# Waiting on Rose



## PowerPuffMama (Jan 8, 2013)

I brought Rose home on 10/23. At that time, her previous owner thought Rose would deliver in 30-45 days. I'm so excited to have babies on the way that it feels like it has been 60 days instead of 21!

Rose seems huge but not really bagging up yet (she is a first timer).

Anyone want to guess how many are in there and an approximate date?






















Sent from my iPhone using Goat Forum


----------



## nancy d (Oct 5, 2007)

It looks like she has several more weeks yet but Ive been wrong before.:cowboy:


----------



## SalteyLove (Jun 18, 2011)

Do you know the last possible breeding date (the very last day she was exposed to the buck?)

If you can get another photo of her back end, lady parts, and udder, with her tail naturally up, we MIGHT be able to guess a bit more accurately


----------



## PowerPuffMama (Jan 8, 2013)

She keeps tucking her tail...like she knows I am trying to get a picture. . Even when she is eating she turns her back side towards the wall so that I can't get a look!

Last date that she could have been bred would be 75 days. That is when the previous owner separated the buck from the does. 


Sent from my iPad using Goat Forum


----------



## Crossroads Boers (Feb 19, 2011)

It's hard to tell without a pic of her udder, but I'd say she still has a couple weeks at least. I'd say she has 1 kid, maybe two since she looks really deep bodied.  

Keep us posted!


----------



## PowerPuffMama (Jan 8, 2013)

Here are some pics from this morning. Hopefully you can see everything ok. I was putting my camera between her and the wall. 





















Sent from my iPhone using Goat Forum


----------



## PowerPuffMama (Jan 8, 2013)

Still waiting... I got so excited this afternoon because Rose was laying down in her pen and grunting. Wouldn't get up.

So of course I hustle back to the house to sound the baby alarm. Hubby walks up to the barn and Rose is standing there eating hay. Looks at us like we are crazy.

Which of course we are.









Sent from my iPhone using Goat Forum


----------



## SalteyLove (Jun 18, 2011)

She still looks to be holding those babies pretty high on the right side so I would say at least a few more days. How is her udder looking? Many does will get a nice big full tight udder before kidding. Got your kidding kit ready and a vet or experienced breeding on call??


----------



## PowerPuffMama (Jan 8, 2013)

She is a FF so not certain when her udder will really come in. My hubby puts her at a "C" cup.

We have everything ready to go except the babies 

My does have their own code...wait until Mama is out of town for work and then have the babies. It drives Mama crazy and makes Dad laugh.


----------



## DappledBoers (Feb 10, 2013)

I'm waiting on rose to! ☺ not your but mine.. And I call her rosey lol hopefully she kids for you soon! Still waiting on an udder on mine to.


----------



## PowerPuffMama (Jan 8, 2013)

I just love my girl. We haven't had her very long. Rose is still very skittish but I just discovered yesterday that she loves to eat hay out of your hand. Then I sneak the empty hand in for some love rubs. 

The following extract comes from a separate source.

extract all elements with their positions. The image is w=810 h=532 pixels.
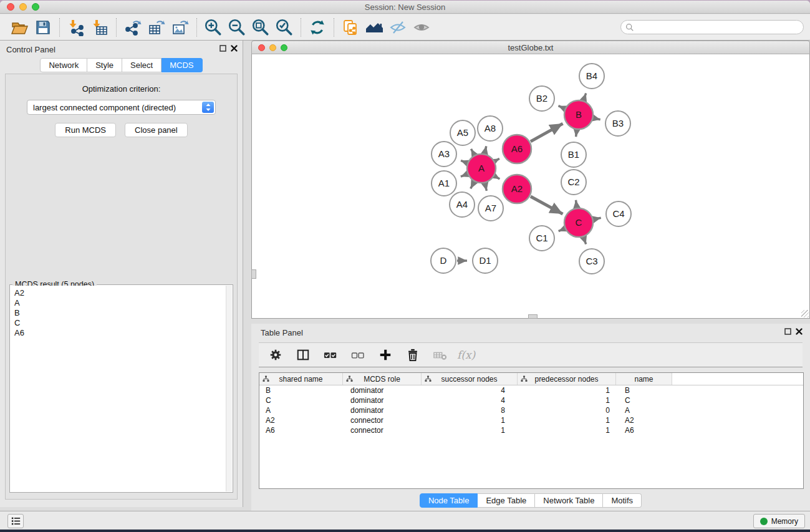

I swear when I go to feed her grain in the evening she acts just like a dog. Rose jumps, wags her tail and "maaaa's" at me! 

Maybe your Rosie and mine will have babies together!


Sent from my iPhone using Goat Forum


----------



## DappledBoers (Feb 10, 2013)

Mines skittish to.. Until I get my brush out then they all surround me to get brushed lol. And that would be awesome as long as they kid soon!!!


----------



## SerenitySquare (Jun 28, 2014)

PowerPuffMama said:


> My hubby puts her at a "C" cup.
> 
> sorry but this made me laugh:slapfloor:


----------



## PowerPuffMama (Jan 8, 2013)

It is pretty funny. 

Vet asked us to estimate cup size on one of the other does so now all the does get a cup size.

*sigh*


Sent from my iPhone using Goat Forum


----------



## PowerPuffMama (Jan 8, 2013)

So traveling for work this week and get a text from my hubby that Rose is super cranky and it looks like the babies have shifted. *sigh* 

I hope she holds out until I get home!


Sent from my iPhone using Goat Forum


----------



## DappledBoers (Feb 10, 2013)

When will you be home? I think I mentioned my does udder dropped some and I thought she was making an udder.. But it hasn't changed since so I'm guessing hopefully January!!! But I'm so impatient. I don't put everyday and sneak up behind her and feel for milk and she jumps and runs lol


----------



## PowerPuffMama (Jan 8, 2013)

I won't be home until tomorrow night. The only positive is my husband isn't very good at guessing 

My Rose also does not let me look or touch. She jumps and shifts and tucks her tail! I guess she just wants to keep it a secret. LOL


----------



## PowerPuffMama (Jan 8, 2013)

Well she is still holding out. Kids have shifted and udder is a little fuller. Poor thing still standing around all day with her feet up. Complaining and being cranky. 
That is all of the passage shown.